Where a line has odd spacing or punctuation, keep it; transcribe all the entries exactly.

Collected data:
* * * *

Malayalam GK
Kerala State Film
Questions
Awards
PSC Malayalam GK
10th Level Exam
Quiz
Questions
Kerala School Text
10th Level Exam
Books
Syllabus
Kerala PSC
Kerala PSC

* * * *

_EXERCISE OUTPUT:_
Malayalam GK
Kerala State Film
Questions
Awards
PSC Malayalam GK
10th Level Exam
Quiz
Questions
Kerala School Text
10th Level Exam
Books
Syllabus
Kerala PSC
Kerala PSC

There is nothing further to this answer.